*Problem requirements*: Look through the lines below; wherever the word "luchtvaartmaatschappijen" appears, copy that line.

━━━ Data shown ━━━

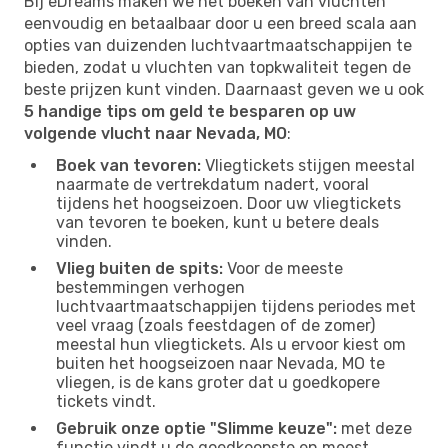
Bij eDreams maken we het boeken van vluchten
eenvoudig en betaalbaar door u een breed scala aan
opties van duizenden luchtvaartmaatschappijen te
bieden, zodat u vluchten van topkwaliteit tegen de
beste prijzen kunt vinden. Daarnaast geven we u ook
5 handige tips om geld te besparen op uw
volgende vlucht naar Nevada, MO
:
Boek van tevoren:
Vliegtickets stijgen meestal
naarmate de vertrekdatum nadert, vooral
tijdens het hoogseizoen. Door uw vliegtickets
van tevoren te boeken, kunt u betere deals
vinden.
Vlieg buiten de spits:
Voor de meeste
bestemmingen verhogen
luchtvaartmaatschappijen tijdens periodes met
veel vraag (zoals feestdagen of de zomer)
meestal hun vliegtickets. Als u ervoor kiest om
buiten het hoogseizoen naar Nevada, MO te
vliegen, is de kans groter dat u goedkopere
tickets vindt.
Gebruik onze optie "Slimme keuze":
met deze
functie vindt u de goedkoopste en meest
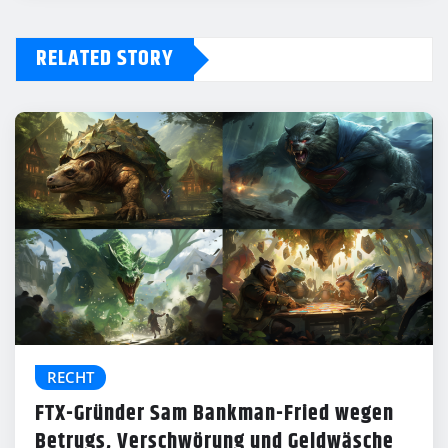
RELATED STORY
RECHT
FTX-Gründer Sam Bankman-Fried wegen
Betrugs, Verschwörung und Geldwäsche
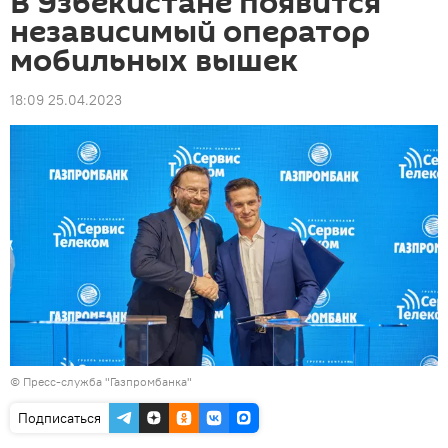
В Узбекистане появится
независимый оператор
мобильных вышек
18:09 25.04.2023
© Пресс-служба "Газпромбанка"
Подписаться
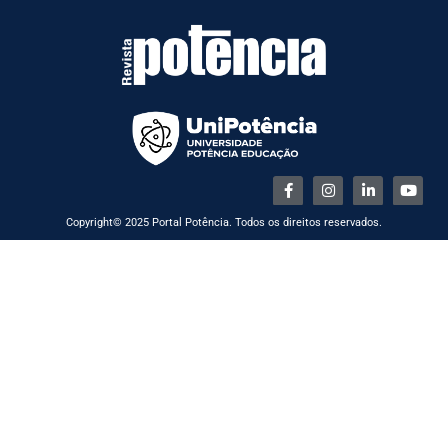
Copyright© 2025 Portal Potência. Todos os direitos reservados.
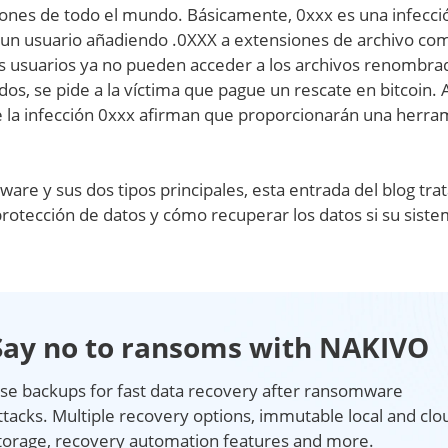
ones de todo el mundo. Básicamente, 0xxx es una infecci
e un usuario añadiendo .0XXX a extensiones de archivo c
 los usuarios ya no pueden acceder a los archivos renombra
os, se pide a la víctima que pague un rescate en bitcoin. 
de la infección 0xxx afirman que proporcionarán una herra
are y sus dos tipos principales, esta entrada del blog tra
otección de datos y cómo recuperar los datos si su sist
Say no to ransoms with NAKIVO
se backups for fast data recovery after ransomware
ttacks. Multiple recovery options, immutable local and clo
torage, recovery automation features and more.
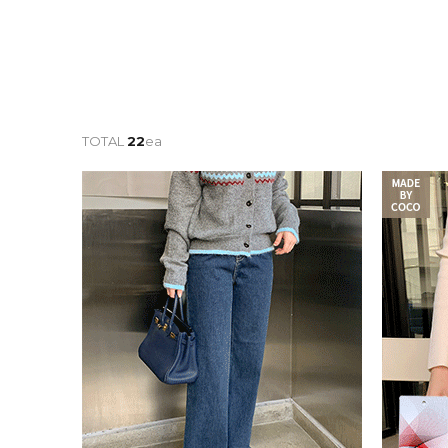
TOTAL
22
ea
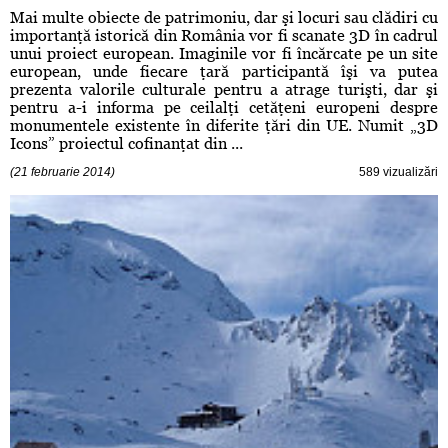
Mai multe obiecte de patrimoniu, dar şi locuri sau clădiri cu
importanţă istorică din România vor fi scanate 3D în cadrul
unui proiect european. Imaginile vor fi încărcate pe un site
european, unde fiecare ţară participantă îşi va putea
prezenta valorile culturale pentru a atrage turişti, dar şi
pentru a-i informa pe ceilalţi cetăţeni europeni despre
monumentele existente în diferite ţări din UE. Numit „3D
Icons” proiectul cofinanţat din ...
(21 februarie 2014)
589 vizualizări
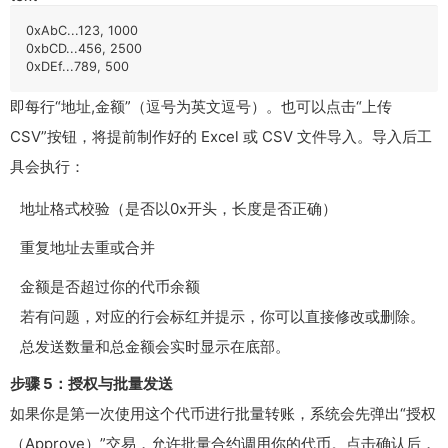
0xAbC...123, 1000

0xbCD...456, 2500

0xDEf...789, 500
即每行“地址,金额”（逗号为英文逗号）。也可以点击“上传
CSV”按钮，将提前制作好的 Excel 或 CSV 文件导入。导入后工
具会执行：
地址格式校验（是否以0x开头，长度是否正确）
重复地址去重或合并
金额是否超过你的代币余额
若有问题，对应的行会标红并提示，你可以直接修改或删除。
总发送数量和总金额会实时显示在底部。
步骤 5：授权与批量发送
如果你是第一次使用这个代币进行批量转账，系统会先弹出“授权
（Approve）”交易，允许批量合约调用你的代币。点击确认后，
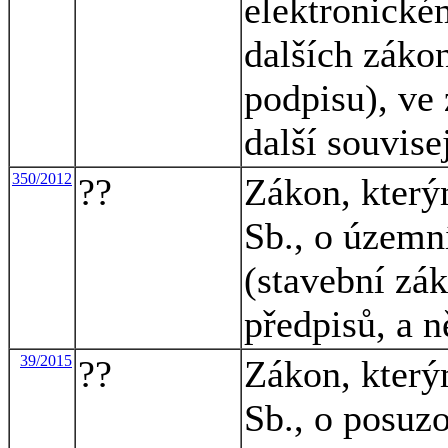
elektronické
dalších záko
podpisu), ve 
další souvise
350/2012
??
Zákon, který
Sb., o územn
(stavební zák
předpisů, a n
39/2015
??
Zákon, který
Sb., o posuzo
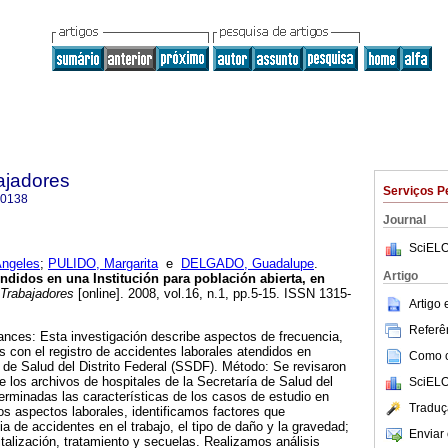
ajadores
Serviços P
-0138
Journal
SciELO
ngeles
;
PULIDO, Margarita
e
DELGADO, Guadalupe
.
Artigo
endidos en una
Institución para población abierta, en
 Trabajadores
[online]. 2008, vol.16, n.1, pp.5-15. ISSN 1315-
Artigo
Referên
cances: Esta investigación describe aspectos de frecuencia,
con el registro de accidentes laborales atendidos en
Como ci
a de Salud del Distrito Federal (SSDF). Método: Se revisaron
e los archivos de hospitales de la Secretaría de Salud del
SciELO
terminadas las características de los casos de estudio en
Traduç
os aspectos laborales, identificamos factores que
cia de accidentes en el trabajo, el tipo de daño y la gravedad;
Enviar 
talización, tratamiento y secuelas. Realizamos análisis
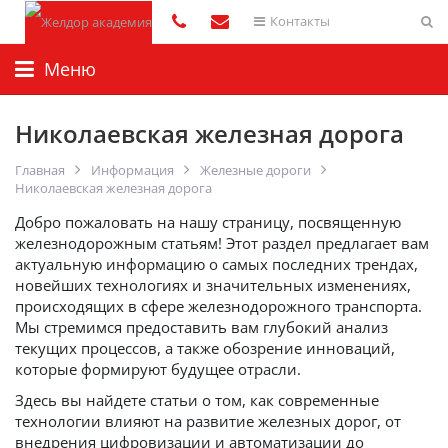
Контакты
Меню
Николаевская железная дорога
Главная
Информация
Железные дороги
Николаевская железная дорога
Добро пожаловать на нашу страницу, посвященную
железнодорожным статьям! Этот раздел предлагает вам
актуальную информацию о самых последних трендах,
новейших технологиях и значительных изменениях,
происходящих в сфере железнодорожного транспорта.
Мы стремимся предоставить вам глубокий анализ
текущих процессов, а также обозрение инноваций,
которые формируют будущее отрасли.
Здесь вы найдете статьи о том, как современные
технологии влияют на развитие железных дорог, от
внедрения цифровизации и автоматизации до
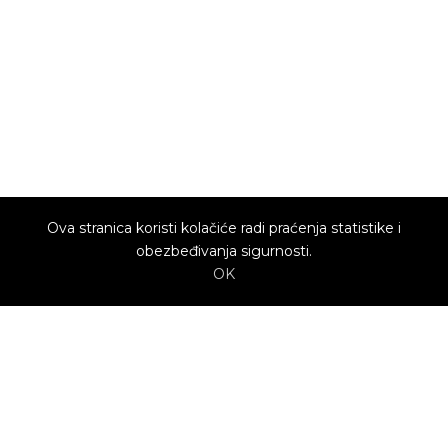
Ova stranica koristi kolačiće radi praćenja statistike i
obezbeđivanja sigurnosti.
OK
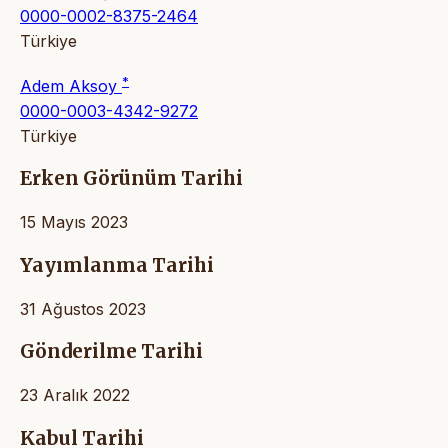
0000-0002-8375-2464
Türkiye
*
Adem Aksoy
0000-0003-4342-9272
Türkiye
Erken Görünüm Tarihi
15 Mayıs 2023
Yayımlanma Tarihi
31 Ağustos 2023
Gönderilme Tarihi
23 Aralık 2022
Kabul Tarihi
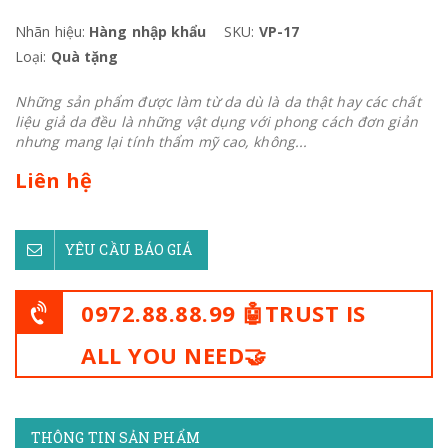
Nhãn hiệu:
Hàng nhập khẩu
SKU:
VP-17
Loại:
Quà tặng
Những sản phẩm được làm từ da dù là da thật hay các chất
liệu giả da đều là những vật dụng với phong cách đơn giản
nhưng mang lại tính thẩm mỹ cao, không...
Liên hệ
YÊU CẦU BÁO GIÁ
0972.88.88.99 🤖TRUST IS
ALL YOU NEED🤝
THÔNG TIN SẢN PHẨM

━━━

*Written solution*:
opties van duizenden luchtvaartmaatschappijen te
luchtvaartmaatschappijen tijdens periodes met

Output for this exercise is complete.